子供の戸籍のことで悩んだ挙句、日本人として生きることを決意をし、

小泉八雲と名乗ったが、夢半ばにして果てている。

遺骨は松江に葬られ、日本人以上の日本人として生きたのではなかっただろうか。

時代は日清戦争から日露戦争へ、更に日本は軍国主義へ大きく傾斜して行く時代であった。

和の良さと列強に並ぼうとした日本国家との狭間で、八雲は辛かっただろうと思えてならない。

 

 同様な時期、アメリカ人学者・フェノロサと東洋美術の先駆者・岡倉天心は大和路の寺々をコツコツ調査していた。

廃仏棄却という比類なき大打撃を受けた佛教界の実態調査と美術群の発掘であった。

その結果国宝第一号となったのは、京都・太秦の広隆寺・弥勒菩薩であったのは言うまでもない。

二人は次々に日本の美術を発掘して歩き、所謂奈良学と呼ばれる先駆者達に深い影響を与え

精魂込めて、古都の美を再発見していった。

その後、和辻哲郎や写真家では土門拳や入江泰助達は先駆者の意図を発展させ、定着に至っている。

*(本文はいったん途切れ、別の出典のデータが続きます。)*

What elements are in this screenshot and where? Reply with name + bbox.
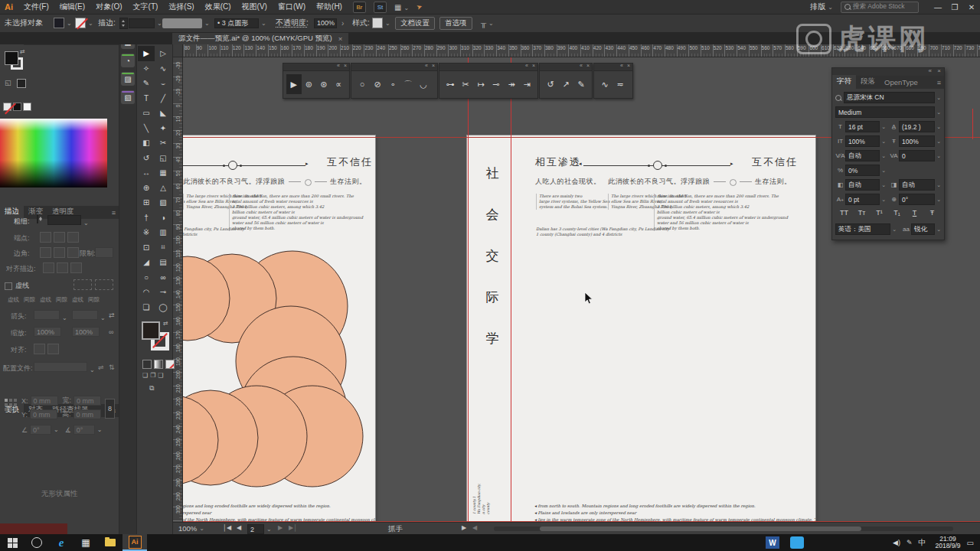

但しこれらの和の美発見は飽くまでも、世の中すべてが欧入和廃の気風の中であったので、

美の発見とは言え、一種の壮絶な闘いであったはずである。

政府が躍起となって海外進出し、国威発揚を希った時である。

戦わずして、彼等の勝利はあり得なかったのである。

つまり今現在でも『和』とは闘いの渦中にあって久しいわけであるのだ。

 

 一方柳田國男を初めとし、民間の習慣・習俗を研究する民俗学の台頭があった。

折口信夫が後からついて往き、その後民俗芸能に一心不乱に研究を続けた本田安次と言う稀有の民俗学者を

生み出した。宮本常一や和歌森太郎、更に『花祭り』の早川孝太郎もいた。

長足の進歩で、古来から守られ受け継がれて来たものに日の目を当てた。

文化の頂点に立つのではなく、民間の底辺の文化を丹念に調べ上げ、

本田安次は実に日本各地を4万箇所以上生涯廻り切り、長大な資料群を遺した。

現在民俗学は資料収集が一定の成果を挙げ、後学の研究を待つ時期にあるとも言える。

更にこれとても次々に喪失して行く中で、今よとばかり必死に闘って行かなければならない途上にある。

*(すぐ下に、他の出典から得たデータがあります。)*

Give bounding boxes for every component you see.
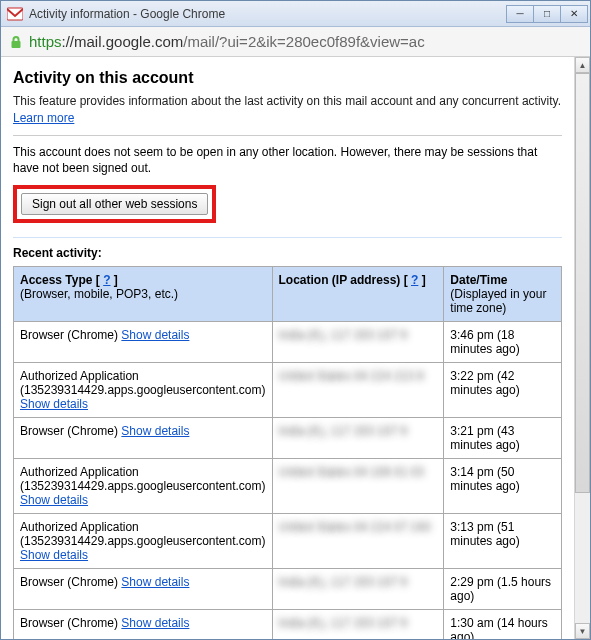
sign-out-all-button[interactable]: Sign out all other web sessions xyxy=(21,193,208,215)
address-bar[interactable]: https://mail.google.com/mail/?ui=2&ik=28… xyxy=(1,27,590,57)
page-title: Activity on this account xyxy=(13,69,562,87)
cell-location: India (K), 117 203 107 9 xyxy=(272,610,444,639)
cell-location: India (K), 117 203 107 9 xyxy=(272,418,444,459)
svg-rect-1 xyxy=(12,41,21,48)
window-titlebar: Activity information - Google Chrome ─ □… xyxy=(1,1,590,27)
table-row: Browser (Chrome) Show detailsIndia (K), … xyxy=(14,418,562,459)
cell-access: Browser (Chrome) Show details xyxy=(14,322,273,363)
scroll-thumb[interactable] xyxy=(575,73,590,493)
show-details-link[interactable]: Show details xyxy=(121,424,189,438)
gmail-icon xyxy=(7,6,23,22)
col-location: Location (IP address) [ ? ] xyxy=(272,267,444,322)
cell-location: United States 04 106 01 03 xyxy=(272,459,444,514)
cell-access: Authorized Application (135239314429.app… xyxy=(14,514,273,569)
cell-datetime: 3:13 pm (51 minutes ago) xyxy=(444,514,562,569)
lock-icon xyxy=(9,35,23,49)
scroll-up-icon[interactable]: ▲ xyxy=(575,57,590,73)
table-row: Browser (Chrome) Show detailsIndia (K), … xyxy=(14,610,562,639)
intro-text: This feature provides information about … xyxy=(13,93,562,127)
recent-activity-heading: Recent activity: xyxy=(13,246,562,260)
close-button[interactable]: ✕ xyxy=(560,5,588,23)
cell-access: Browser (Chrome) Show details xyxy=(14,569,273,610)
cell-datetime: 2:29 pm (1.5 hours ago) xyxy=(444,569,562,610)
cell-access: Authorized Application (135239314429.app… xyxy=(14,363,273,418)
show-details-link[interactable]: Show details xyxy=(121,616,189,630)
table-row: Browser (Chrome) Show detailsIndia (K), … xyxy=(14,322,562,363)
activity-table: Access Type [ ? ] (Browser, mobile, POP3… xyxy=(13,266,562,639)
table-row: Authorized Application (135239314429.app… xyxy=(14,459,562,514)
show-details-link[interactable]: Show details xyxy=(20,548,88,562)
cell-location: United States 04 224 213 8 xyxy=(272,363,444,418)
help-access-icon[interactable]: ? xyxy=(103,273,110,287)
table-row: Authorized Application (135239314429.app… xyxy=(14,363,562,418)
col-datetime: Date/Time (Displayed in your time zone) xyxy=(444,267,562,322)
col-access: Access Type [ ? ] (Browser, mobile, POP3… xyxy=(14,267,273,322)
show-details-link[interactable]: Show details xyxy=(121,328,189,342)
cell-datetime: 3:22 pm (42 minutes ago) xyxy=(444,363,562,418)
minimize-button[interactable]: ─ xyxy=(506,5,534,23)
url-text: https://mail.google.com/mail/?ui=2&ik=28… xyxy=(29,33,425,50)
cell-access: Browser (Chrome) Show details xyxy=(14,418,273,459)
cell-datetime: 3:46 pm (18 minutes ago) xyxy=(444,322,562,363)
help-location-icon[interactable]: ? xyxy=(411,273,418,287)
show-details-link[interactable]: Show details xyxy=(121,575,189,589)
maximize-button[interactable]: □ xyxy=(533,5,561,23)
cell-location: India (K), 117 203 107 9 xyxy=(272,569,444,610)
cell-datetime: 1:30 am (14 hours ago) xyxy=(444,610,562,639)
show-details-link[interactable]: Show details xyxy=(20,493,88,507)
cell-location: United States 04 224 07 240 xyxy=(272,514,444,569)
cell-access: Authorized Application (135239314429.app… xyxy=(14,459,273,514)
cell-location: India (K), 117 203 107 9 xyxy=(272,322,444,363)
learn-more-link[interactable]: Learn more xyxy=(13,111,74,125)
vertical-scrollbar[interactable]: ▲ ▼ xyxy=(574,57,590,639)
cell-datetime: 3:21 pm (43 minutes ago) xyxy=(444,418,562,459)
cell-datetime: 3:14 pm (50 minutes ago) xyxy=(444,459,562,514)
table-row: Browser (Chrome) Show detailsIndia (K), … xyxy=(14,569,562,610)
table-row: Authorized Application (135239314429.app… xyxy=(14,514,562,569)
window-title: Activity information - Google Chrome xyxy=(29,7,225,21)
show-details-link[interactable]: Show details xyxy=(20,397,88,411)
page-content: Activity on this account This feature pr… xyxy=(1,57,574,639)
scroll-down-icon[interactable]: ▼ xyxy=(575,623,590,639)
session-note: This account does not seem to be open in… xyxy=(13,144,562,178)
cell-access: Browser (Chrome) Show details xyxy=(14,610,273,639)
signout-highlight: Sign out all other web sessions xyxy=(13,185,216,223)
divider xyxy=(13,237,562,238)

我々が簡単に『和』などと語れない辛酸を舐めたのであって、

現在でも『和』を追及することは、非情な覚悟と断固たる信念に基づいていなければならぬ。

 

 柳宗悦を筆頭に起きた『日本民芸運動』も忘れてはならぬ。

棟方志功・浜田庄司・河合寛二郎・芹沢銈介など、キラ星の如く輝やいた人達も忘れられぬ。

 

 幸いにも これら先哲の成果の上に我々がいる。

私達は今ここで二千年の歴史に改めて着目し、更なる闘いを挑んで行かなければならない。

急激な変化と変貌を遂げる世界の後にばかり付いて行く必要と余裕は全くないのだ。

冷静に着実に更なる勉強を続けて行かなければならない。

然しここに大きな味方がいることも併せて明記しておきたい。

江戸の国学者・本居宣長の存在である。

近代国家で辛酸を舐めることを余儀なくされた分野に、

きっと大きな夢と自負心を与えてくれるだろうと思える。

1776年7月4日に独立をした歴史の浅いアメリカとは大いに違っているわけで、

歴史のない国に後追い心中する必要は何処にもないはずであろう。

日本人よもっと自信と誇りを持って、死にモノ狂いで『和』の検証と発展と

そこから来る様々な創造に手を貸そうではないか。

世界中の通じる立派なことは まだまだ埋まっていると想像して戴きたいのである。